The task. Given the records below, transcribe each of them exactly.

[Input for this task Boundary: Start]

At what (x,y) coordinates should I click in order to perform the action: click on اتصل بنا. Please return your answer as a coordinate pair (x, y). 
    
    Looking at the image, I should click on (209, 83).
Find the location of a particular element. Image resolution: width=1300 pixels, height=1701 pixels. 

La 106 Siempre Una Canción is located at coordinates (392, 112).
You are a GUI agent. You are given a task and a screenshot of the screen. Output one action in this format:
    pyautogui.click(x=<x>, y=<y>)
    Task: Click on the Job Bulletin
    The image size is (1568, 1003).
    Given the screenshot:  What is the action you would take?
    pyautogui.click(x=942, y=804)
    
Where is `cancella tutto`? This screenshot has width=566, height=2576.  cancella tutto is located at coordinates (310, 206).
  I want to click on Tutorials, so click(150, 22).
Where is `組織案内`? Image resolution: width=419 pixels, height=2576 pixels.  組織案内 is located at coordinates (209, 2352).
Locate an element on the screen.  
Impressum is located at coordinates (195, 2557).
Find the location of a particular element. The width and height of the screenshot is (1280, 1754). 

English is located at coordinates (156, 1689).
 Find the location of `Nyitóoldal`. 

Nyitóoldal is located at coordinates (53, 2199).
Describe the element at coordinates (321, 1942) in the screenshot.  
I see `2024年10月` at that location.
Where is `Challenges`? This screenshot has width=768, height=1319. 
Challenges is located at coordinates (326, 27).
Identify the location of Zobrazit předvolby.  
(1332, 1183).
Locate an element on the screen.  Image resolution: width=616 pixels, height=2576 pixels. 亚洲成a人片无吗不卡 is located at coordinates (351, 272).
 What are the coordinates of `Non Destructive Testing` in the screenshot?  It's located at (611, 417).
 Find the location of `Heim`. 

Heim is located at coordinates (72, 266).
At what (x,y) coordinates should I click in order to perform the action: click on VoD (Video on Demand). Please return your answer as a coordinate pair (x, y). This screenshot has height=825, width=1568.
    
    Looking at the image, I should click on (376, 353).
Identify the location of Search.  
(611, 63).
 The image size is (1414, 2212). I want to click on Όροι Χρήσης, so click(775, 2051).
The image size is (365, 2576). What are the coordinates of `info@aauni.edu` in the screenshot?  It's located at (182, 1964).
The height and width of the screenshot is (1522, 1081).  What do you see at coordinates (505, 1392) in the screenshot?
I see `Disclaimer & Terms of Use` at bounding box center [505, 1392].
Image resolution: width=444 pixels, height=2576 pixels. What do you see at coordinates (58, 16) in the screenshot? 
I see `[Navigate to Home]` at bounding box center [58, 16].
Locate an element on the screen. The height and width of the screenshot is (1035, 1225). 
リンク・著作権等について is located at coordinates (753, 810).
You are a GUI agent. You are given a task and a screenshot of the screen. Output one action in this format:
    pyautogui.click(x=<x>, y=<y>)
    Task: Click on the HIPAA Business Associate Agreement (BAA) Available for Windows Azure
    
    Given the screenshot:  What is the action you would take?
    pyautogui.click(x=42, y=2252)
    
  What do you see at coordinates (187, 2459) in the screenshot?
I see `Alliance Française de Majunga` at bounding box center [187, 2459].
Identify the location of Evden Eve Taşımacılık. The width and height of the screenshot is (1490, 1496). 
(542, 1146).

[Input for this task Boundary: End]

Solved exercise.
At what (x,y) coordinates should I click in order to perform the action: click on اتصل بنا. Please return your answer as a coordinate pair (x, y). 
    
    Looking at the image, I should click on (209, 83).
Find the location of a particular element. Image resolution: width=1300 pixels, height=1701 pixels. 

La 106 Siempre Una Canción is located at coordinates (392, 112).
You are a GUI agent. You are given a task and a screenshot of the screen. Output one action in this format:
    pyautogui.click(x=<x>, y=<y>)
    Task: Click on the Job Bulletin
    The image size is (1568, 1003).
    Given the screenshot:  What is the action you would take?
    pyautogui.click(x=942, y=804)
    
Where is `cancella tutto`? This screenshot has width=566, height=2576.  cancella tutto is located at coordinates (310, 206).
  I want to click on Tutorials, so click(150, 22).
Where is `組織案内`? Image resolution: width=419 pixels, height=2576 pixels.  組織案内 is located at coordinates (209, 2352).
Locate an element on the screen.  
Impressum is located at coordinates (195, 2557).
Find the location of a particular element. The width and height of the screenshot is (1280, 1754). 

English is located at coordinates (156, 1689).
 Find the location of `Nyitóoldal`. 

Nyitóoldal is located at coordinates (53, 2199).
Describe the element at coordinates (321, 1942) in the screenshot.  
I see `2024年10月` at that location.
Where is `Challenges`? This screenshot has width=768, height=1319. 
Challenges is located at coordinates (326, 27).
Identify the location of Zobrazit předvolby.  
(1332, 1183).
Locate an element on the screen.  Image resolution: width=616 pixels, height=2576 pixels. 亚洲成a人片无吗不卡 is located at coordinates (351, 272).
 What are the coordinates of `Non Destructive Testing` in the screenshot?  It's located at (611, 417).
 Find the location of `Heim`. 

Heim is located at coordinates (72, 266).
At what (x,y) coordinates should I click in order to perform the action: click on VoD (Video on Demand). Please return your answer as a coordinate pair (x, y). This screenshot has height=825, width=1568.
    
    Looking at the image, I should click on (376, 353).
Identify the location of Search.  
(611, 63).
 The image size is (1414, 2212). I want to click on Όροι Χρήσης, so click(775, 2051).
The image size is (365, 2576). What are the coordinates of `info@aauni.edu` in the screenshot?  It's located at (182, 1964).
The height and width of the screenshot is (1522, 1081).  What do you see at coordinates (505, 1392) in the screenshot?
I see `Disclaimer & Terms of Use` at bounding box center [505, 1392].
Image resolution: width=444 pixels, height=2576 pixels. What do you see at coordinates (58, 16) in the screenshot? 
I see `[Navigate to Home]` at bounding box center [58, 16].
Locate an element on the screen. The height and width of the screenshot is (1035, 1225). 
リンク・著作権等について is located at coordinates (753, 810).
You are a GUI agent. You are given a task and a screenshot of the screen. Output one action in this format:
    pyautogui.click(x=<x>, y=<y>)
    Task: Click on the HIPAA Business Associate Agreement (BAA) Available for Windows Azure
    
    Given the screenshot:  What is the action you would take?
    pyautogui.click(x=42, y=2252)
    
  What do you see at coordinates (187, 2459) in the screenshot?
I see `Alliance Française de Majunga` at bounding box center [187, 2459].
Identify the location of Evden Eve Taşımacılık. The width and height of the screenshot is (1490, 1496). 
(542, 1146).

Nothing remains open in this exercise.